Total Pageviews

Wednesday 19 June 2019

Lazy Loading in Angular 7


By default, NgModules are eagerly loaded i.e. as soon as app loads, so do all the NgModules. But for large apps with many routes, lazy loading is very helpful.

Lazy loading loads the components asynchronously when a specific route is activated or when required. It helps to increase the performance and speed of the application. It splits the app into multiple bundles.

Lazy loading was implemented in the Angular router (@angular/router) to fix this. 

Feature module is that module which you want to download when required.
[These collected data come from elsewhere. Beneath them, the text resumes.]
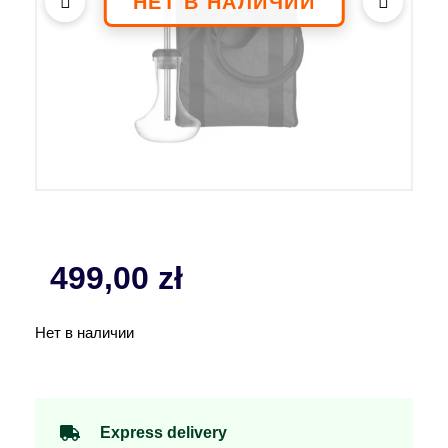
499,00
zł
Нет в наличии
Express delivery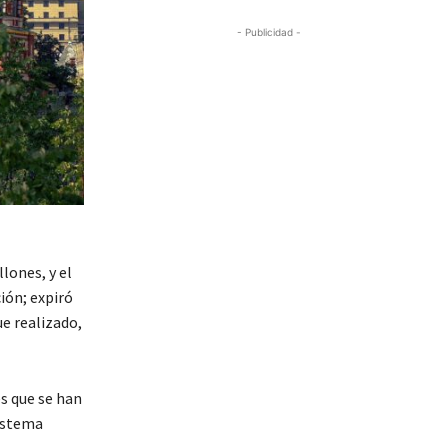
- Publicidad -
lones, y el
ión; expiró
ue realizado,
s que se han
sistema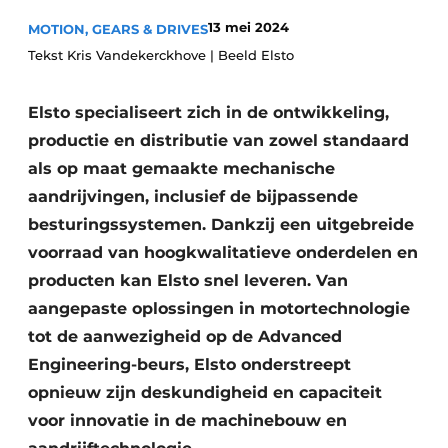
Privacy / Cookie statement
13 mei 2024
MOTION, GEARS & DRIVES
Tekst Kris Vandekerckhove | Beeld Elsto
Vacature aanmelden
Vacatures
Elsto specialiseert zich in de ontwikkeling,
Video’s
productie en distributie van zowel standaard
als op maat gemaakte mechanische
aandrijvingen, inclusief de bijpassende
besturingssystemen. Dankzij een uitgebreide
voorraad van hoogkwalitatieve onderdelen en
producten kan Elsto snel leveren. Van
aangepaste oplossingen in motortechnologie
tot de aanwezigheid op de Advanced
Engineering-beurs, Elsto onderstreept
opnieuw zijn deskundigheid en capaciteit
voor innovatie in de machinebouw en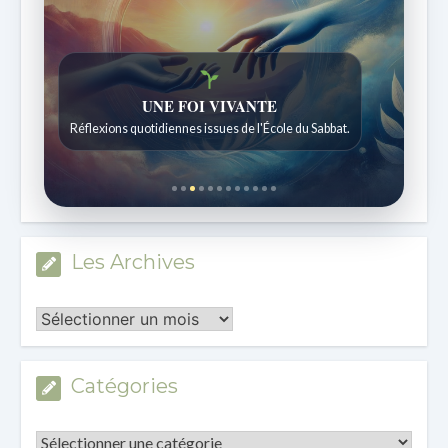
UNE FOI VIVANTE
Réflexions quotidiennes issues de l'École du Sabbat.
Les Archives
Les
Archives
Catégories
Catégories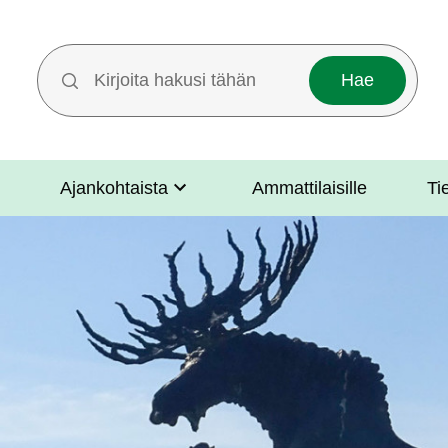
Hakutermit
Ajankohtaista
Ammattilaisille
Ti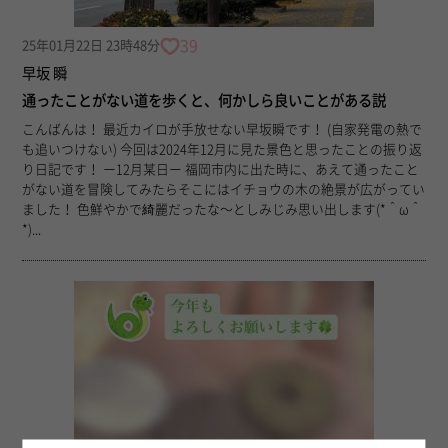
39
25年01月22日 23時48分
早坂 瞬
通ったことがない道を歩くと、何かしら良いことがある説
こんばんは！ 最近カイロが手放せない早坂瞬です！ (自家発電の熱で
も追いつけない) 今回は2024年12月に見た景色と思ったことの振り返
り日記です！ ー12月某日ー 福岡市内に出た時に、あえて通ったこと
がない道を冒険してみたらそこにはイチョウの木の絶景が広がってい
ました！ 色鮮やかで綺麗だったな〜としみじみ思い出します(*＾ω＾
*)...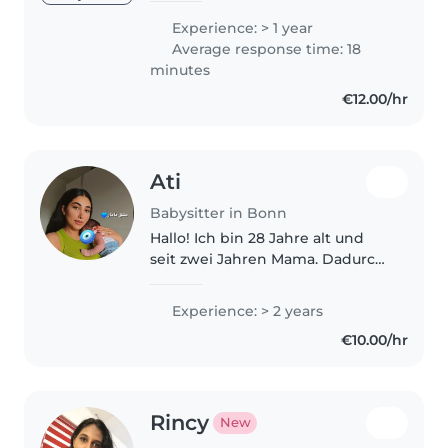
verantwortungsbewusste und
Experience: > 1 year
fürsorgliche Babysitterin biete
Average response time: 18
ich Ihnen kompetente
minutes
Betreuung für Ihre Kinder im..
€12.00/hr
Ati
Babysitter in Bonn
Hallo! Ich bin 28 Jahre alt und
seit zwei Jahren Mama. Dadurch
habe ich viel Erfahrung in der
Betreuung von Babys und
Experience: > 2 years
Kleinkindern. Schon vorher habe
€10.00/hr
ich regelmäßig auf meinen
jüngeren..
Rincy
New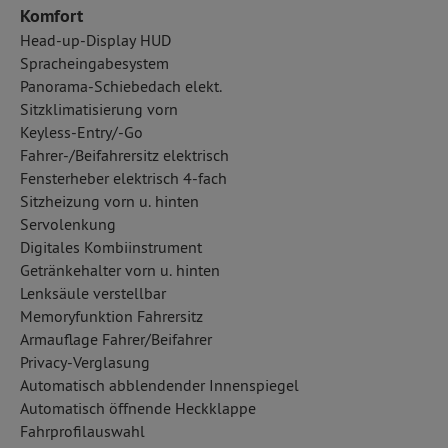
Komfort
Head-up-Display HUD
Spracheingabesystem
Panorama-Schiebedach elekt.
Sitzklimatisierung vorn
Keyless-Entry/-Go
Fahrer-/Beifahrersitz elektrisch
Fensterheber elektrisch 4-fach
Sitzheizung vorn u. hinten
Servolenkung
Digitales Kombiinstrument
Getränkehalter vorn u. hinten
Lenksäule verstellbar
Memoryfunktion Fahrersitz
Armauflage Fahrer/Beifahrer
Privacy-Verglasung
Automatisch abblendender Innenspiegel
Automatisch öffnende Heckklappe
Fahrprofilauswahl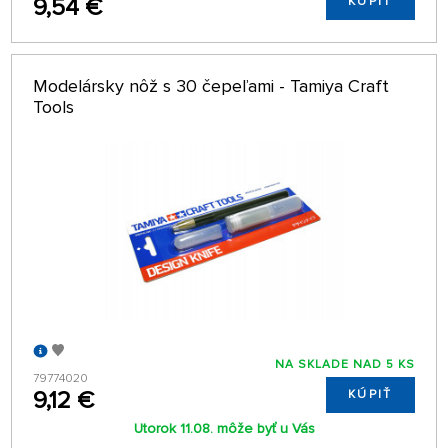
9,54 €
KÚPIŤ
Modelársky nôž s 30 čepeľami - Tamiya Craft
Tools
NA SKLADE NAD 5 KS
79774020
9,12 €
KÚPIŤ
Utorok 11.08. môže byť u Vás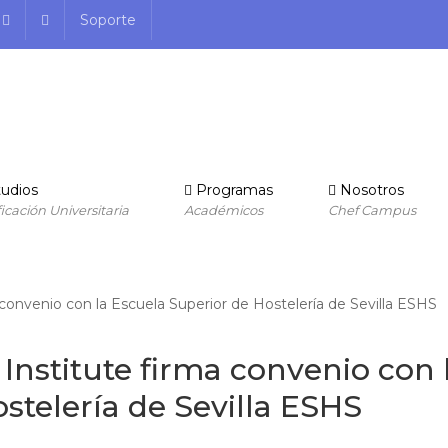
Soporte
udios
Programas
Nosotros
ficación Universitaria
Académicos
Chef Campus
nstitute firma convenio con 
stelería de Sevilla ESHS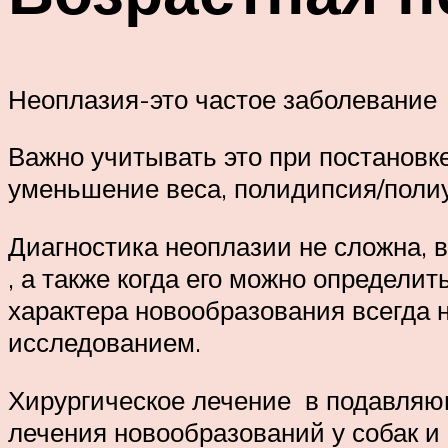
Неоплазия-это частое заболевание 
Важно учитывать это при постановк
уменьшение веса, полидипсия/поли
Диагностика неоплазии не сложна, 
, а также когда его можно определи
характера новообразования всегда 
исследованием.
Хирургическое лечение в подавля
лечения новообразований у собак 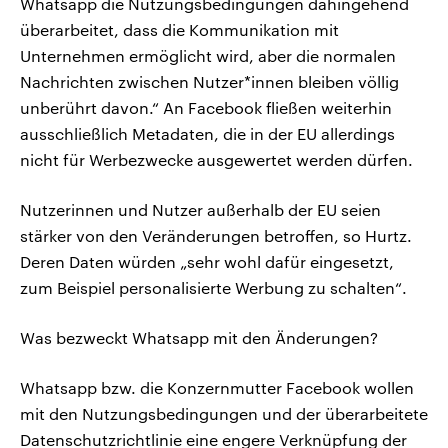
Whatsapp die Nutzungsbedingungen dahingehend
überarbeitet, dass die Kommunikation mit
Unternehmen ermöglicht wird, aber die normalen
Nachrichten zwischen Nutzer*innen bleiben völlig
unberührt davon.“ An Facebook fließen weiterhin
ausschließlich Metadaten, die in der EU allerdings
nicht für Werbezwecke ausgewertet werden dürfen.
Nutzerinnen und Nutzer außerhalb der EU seien
stärker von den Veränderungen betroffen, so Hurtz.
Deren Daten würden „sehr wohl dafür eingesetzt,
zum Beispiel personalisierte Werbung zu schalten“.
Was bezweckt Whatsapp mit den Änderungen?
Whatsapp bzw. die Konzernmutter Facebook wollen
mit den Nutzungsbedingungen und der überarbeitete
Datenschutzrichtlinie eine engere Verknüpfung der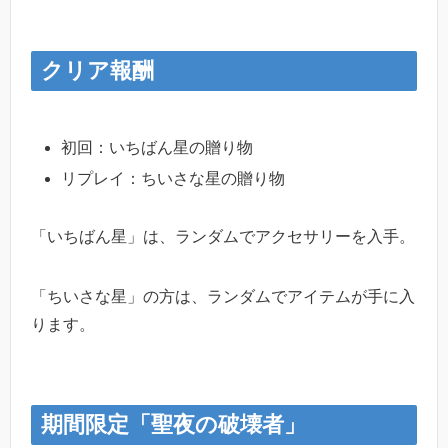
クリア報酬
初回：いちばん星の贈り物
リプレイ：ちいさな星の贈り物
「いちばん星」は、ランダムでアクセサリーを入手。
「ちいさな星」の方は、ランダムでアイテムが手に入
ります。
期間限定「聖夜の破壊者」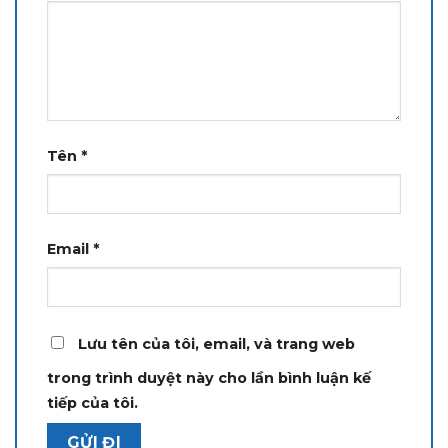
Tên
*
Email
*
Lưu tên của tôi, email, và trang web
trong trình duyệt này cho lần bình luận kế
tiếp của tôi.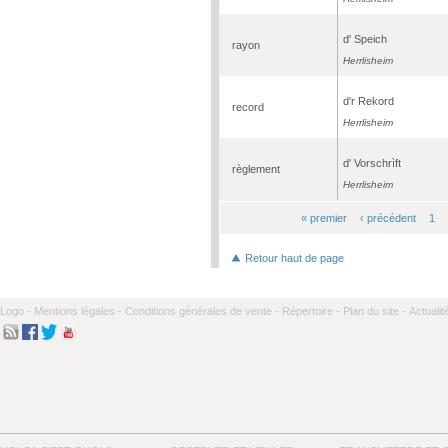
d' Speich
rayon
Herrlisheim
d'r Rekord
record
Herrlisheim
d' Vorschrìft
règlement
Herrlisheim
« premier
‹ précédent
1
Pages
Retour haut de page
Logo -
Mentions légales -
Conditions générales de vente -
Répertoire -
Plan du site -
Actualit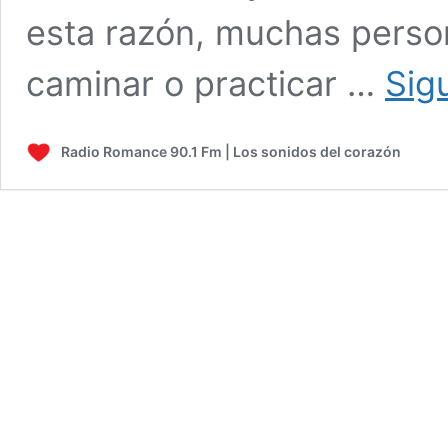
esta razón, muchas person
caminar o practicar …
Sig
Radio Romance 90.1 Fm | Los sonidos del corazón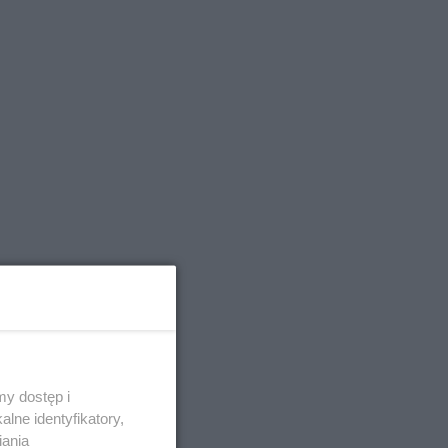
y dostęp i
lne identyfikatory,
iania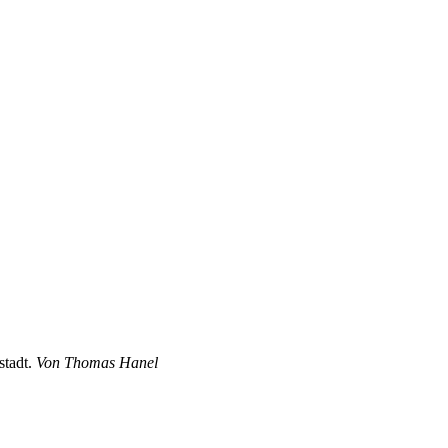
stadt.
Von Thomas Hanel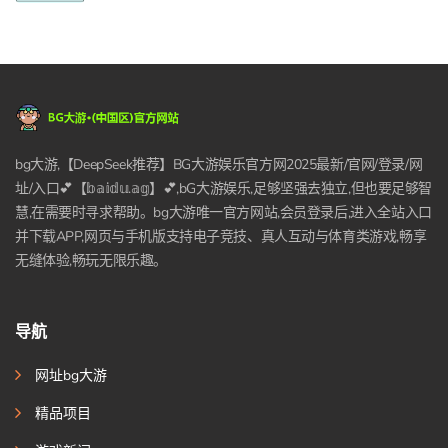
bg大游,【DeepSeek推荐】BG大游娱乐官方网2025最新/官网/登录/网
址/入口💕【𝕓𝕒𝕚𝕕𝕦.𝕒𝕘】💕,bG大游娱乐,足够坚强去独立,但也要足够智
慧,在需要时寻求帮助。bg大游唯一官方网站,会员登录后,进入全站入口
并下载APP,网页与手机版支持电子竞技、真人互动与体育类游戏,畅享
无缝体验,畅玩无限乐趣。
导航
网址bg大游
精品项目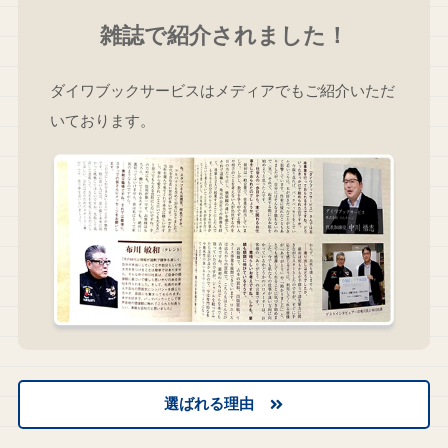
雑誌で紹介されました！
ダイワブックサービスはメディアでもご紹介いただ
いております。
選ばれる理由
Below is the step by step example of lazy loading:

1) Create a new project with routing option

ng new my-app –routing

2) Create two components - login and register

ng generate component login
ng generate component register

3) Create respective module files in each component folder     as below:

register.module.ts

4) Create a respective router module file in each component folder

register-routing.module.ts

Now my project structure will look like below:


5) Import router module in app.module.ts

import { BrowserModule } from '@angular/platform-browser';
import { NgModule } from '@angular/core';
import { AppComponent } from './app.component';
import { AppRoutingModule } from './app-routing.module';


@NgModule({
  declarations: [
    AppComponent
  ],
  imports: [
    BrowserModule,
    AppRoutingModule
  ],
  providers: [],
  bootstrap: [AppComponent]
})
export class AppModule { }


Remove register component import and declaration from app.module.ts, as each view will have their own module defined.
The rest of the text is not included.